The exact causes of otosclerosis are not yet fully understood. The main contributing factors include:

  • Genetic predisposition: Otosclerosis tends to run in families and follows an autosomal dominant inheritance pattern with incomplete penetrance.
  • Hormonal influences: A link with estrogen is suspected, as symptoms often worsen during pregnancy.
  • Viral infections: There is evidence suggesting a possible association with the measles virus.
  • Immunological factors: Inflammatory and autoimmune processes may also play a role in disease progression.

Symptoms

Patients with otosclerosis involving the cochlea (H80.2) may experience the following symptoms:

  • Progressive hearing loss: Initially presenting as conductive hearing loss, later developing into mixed hearing loss as the cochlea becomes involved.
  • Tinnitus: Ringing or buzzing in the ears, often described as low-frequency noise.
  • Dizziness: May occur when the cochlea is significantly affected, though less common than hearing loss.
  • Paracusis Willisii: A phenomenon where affected individuals paradoxically hear better in noisy environments than in quiet ones.

Diagnosis

The diagnosis of otosclerosis with cochlear involvement is based on a combination of clinical and audiological assessments:

  • Audiometry: Pure-tone audiograms typically reveal mixed hearing loss with a characteristic dip in bone conduction at 2000 Hz, known as the Carhart notch.
  • Tympanometry: Measures middle ear function and may reveal reduced tympanic membrane mobility.
  • CT scan of the temporal bone: Imaging to visualize bony changes around the cochlea and stapes.
  • ENT examination: Physical inspection of the eardrum, which typically appears normal in otosclerosis.

Treatment

Surgical Treatment

Stapedectomy or stapedotomy (surgical procedures on the stapes bone) are the preferred treatments when the conductive component is predominant.
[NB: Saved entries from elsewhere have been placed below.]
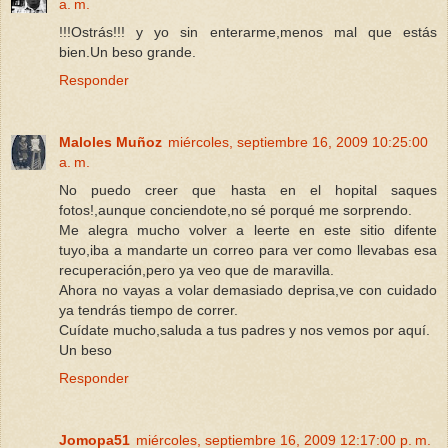
a. m.
!!!Ostrás!!! y yo sin enterarme,menos mal que estás
bien.Un beso grande.
Responder
Maloles Muñoz
miércoles, septiembre 16, 2009 10:25:00
a. m.
No puedo creer que hasta en el hopital saques
fotos!,aunque conciendote,no sé porqué me sorprendo.
Me alegra mucho volver a leerte en este sitio difente
tuyo,iba a mandarte un correo para ver como llevabas esa
recuperación,pero ya veo que de maravilla.
Ahora no vayas a volar demasiado deprisa,ve con cuidado
ya tendrás tiempo de correr.
Cuídate mucho,saluda a tus padres y nos vemos por aquí.
Un beso
Responder
Jomopa51
miércoles, septiembre 16, 2009 12:17:00 p. m.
The fixed stapes is replaced with a prosthesis to restore sound transmission. However, when cochlear involvement is present, surgical outcomes may be limited as the inner ear component cannot be addressed through this approach.

Hearing Aids and Cochlear Implants

When there is significant sensorineural hearing loss and surgery is not fully effective, hearing aids are considered. In cases of severe to profound inner ear hearing loss, a cochlear implant (CI) may offer an effective rehabilitation option.

Medical Therapy

Sodium fluoride has been used in some countries to slow disease progression by stabilizing the abnormal bone remodeling process. However, scientific evidence for this therapy remains limited and it is not universally recommended in current guidelines.

References

  1. World Health Organization (WHO): ICD-10 Classification of Mental and Behavioural Disorders – H80.2 Otosclerosis involving cochlea. Geneva, 2019.
  2. Declau F, Van de Heyning P: Otosclerosis. In: Ballenger's Otorhinolaryngology Head and Neck Surgery. 17th edition. PMPH-USA, 2009.
  3. Chole RA, McKenna M: Pathophysiology of otosclerosis. Otology & Neurotology. 2001;22(2):249–257. PubMed PMID: 11300267.